Beirut- Children have suffered the most in Syria’s six-year war, UNICEF has said, as a new study revealed that 2016 was the most lethal for health workers in the war-torn country.

“For unaccompanied and separated children the situation is even harsher than for other children, and for children in general it’s already a very, very difficult situation,” Geert Cappelaere, UNICEF regional director for the Middle East and North Africa, said Wednesday.

UNICEF, the United Nation’s agency focusing on children, issued a report on Monday on the war in Syria, which began after protests six years ago against Bashar al-Assad.

In its report, UNICEF said it had documented the deaths of 652 children last year, 20 percent more than in 2015. But Cappelaere said that represented only a small proportion of the real number of deaths.

“In 2016 every six hours a child dying or severely injured in Syria … dramatic figures. But these are only the figures we have been able to verify. We do assume that indeed the number of child casualties is really much higher,” he told Reuters.

Documenting the real impact of the war is “an impossible task,” he added after returning from a three-day visit to Damascus, Homs and Aleppo.

Cappelaere said that in the Jibreen shelter for displaced people in Aleppo on Tuesday, each of the three newly arrived families he spoke to was carrying a child separated from its family – a measure of the extent of the problem.

“Many of these children are also undocumented. They don’t have their paper…. The problem is not only for tracing (their families), but also for registering in the shelter, the problem of registering them in the schools,” he said.

However, Cappelaere believed there are still signs of hope amid the devastation.

Meanwhile, a team of public health academic researchers headed by members of American University of Beirut’s (AUB) Faculty of Health Sciences (FHS) has published the lead paper in this week’s The Lancet, the UK-based global peer-reviewed medical journal known for its impactful and high-profile coverage, including of controversial issues.
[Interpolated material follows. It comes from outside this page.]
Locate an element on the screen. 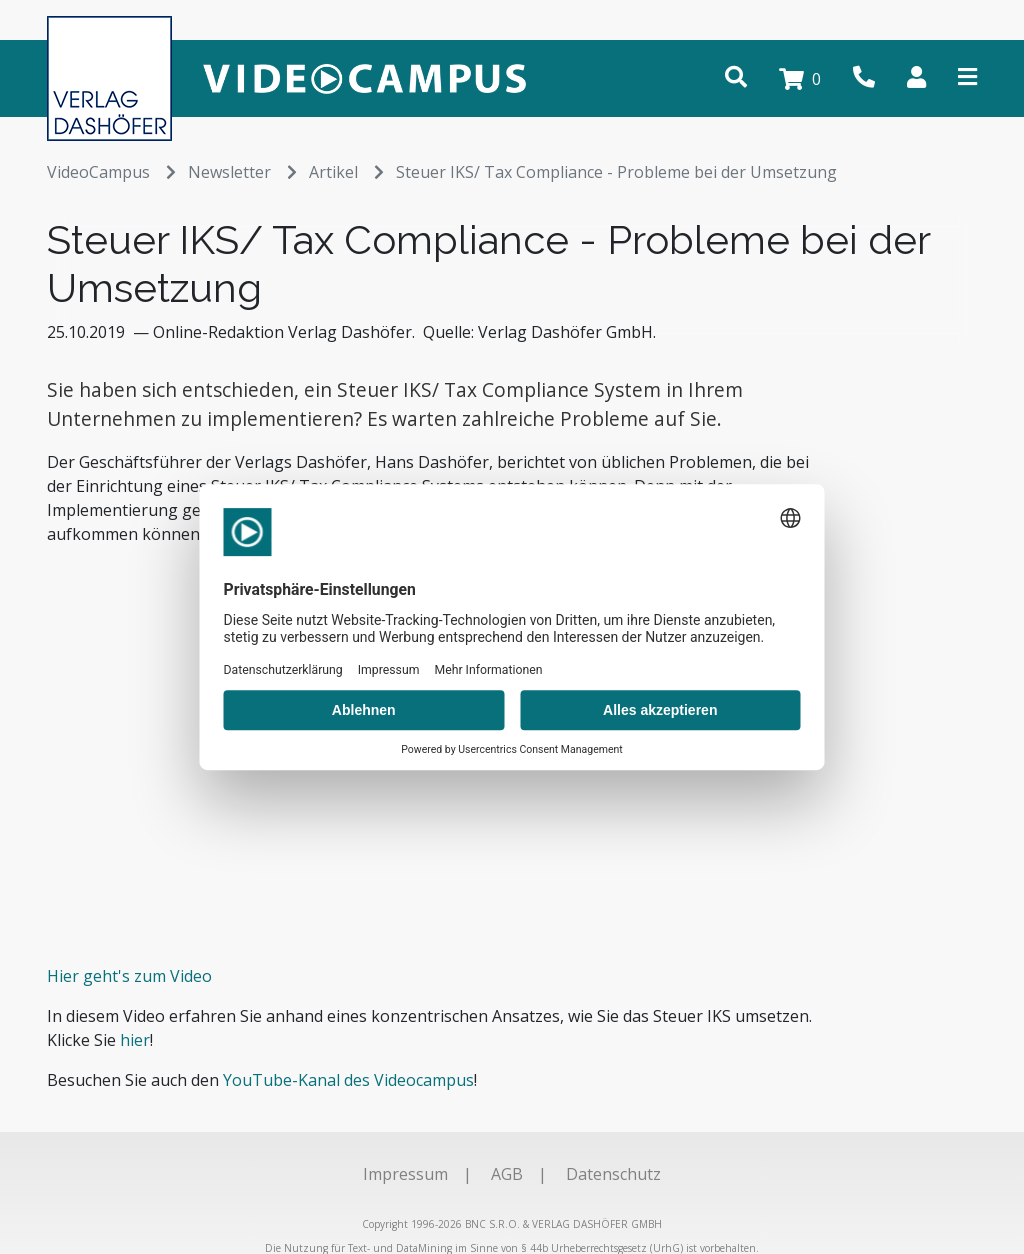  Datenschutz is located at coordinates (613, 1174).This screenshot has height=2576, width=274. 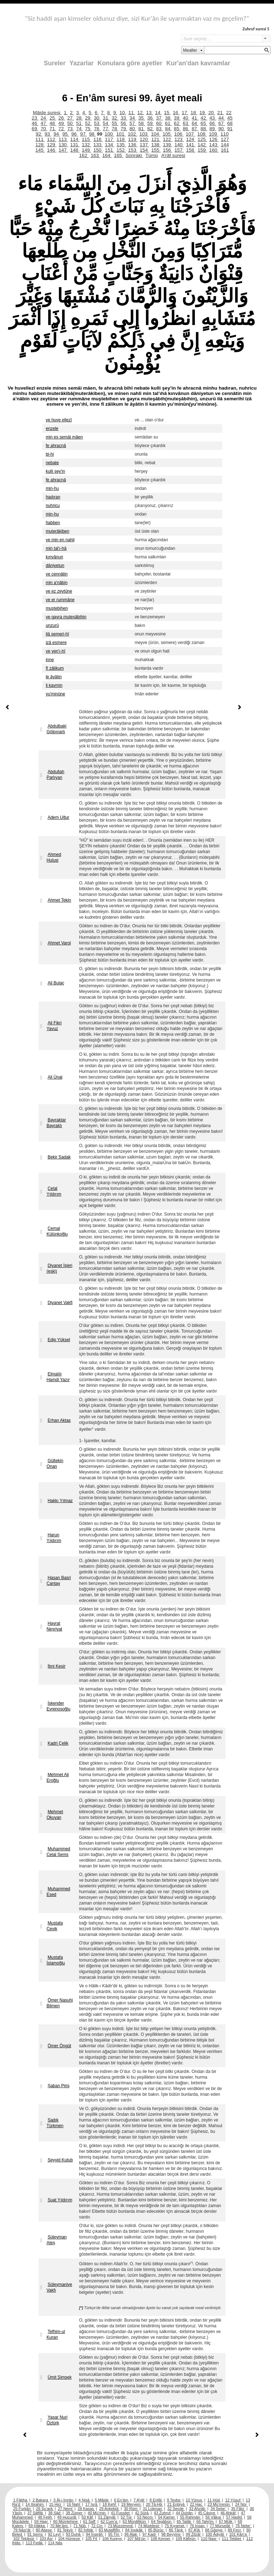 I want to click on 89 Fecr, so click(x=235, y=2530).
The study is entitled “Health workers and the weaponization of healthcare in Syria” and it comes as a preliminary inquiry for the Lancet-AUB Commission on Syria which began meeting at AUB in December 2016 and is due to produce its final report in 2018.

The authors have analyzed data from multiple sources to investigate the impact of the Syrian crisis on health workers and the healthcare systems that they manage.

Their conclusion is that targeted attacks on the health sector represent an unprecedented challenge to the practice of medical neutrality in violent conflict, calling for new thinking in global health.

“To the best of our knowledge, this level and extent of targeting is not known to have occurred in any previous war,” said one of the lead authors Dr. Samer Jabbour, Associate Professor of Public Health Practice at FHS, who is Co-Chair of the Lancet-AUB Commission.

The paper marks six years since the start of the conflict (March 15), which has left more than 800 medical personnel dead. Attacks on healthcare facilities have become more frequent, with nearly 200 in 2016 alone, it said.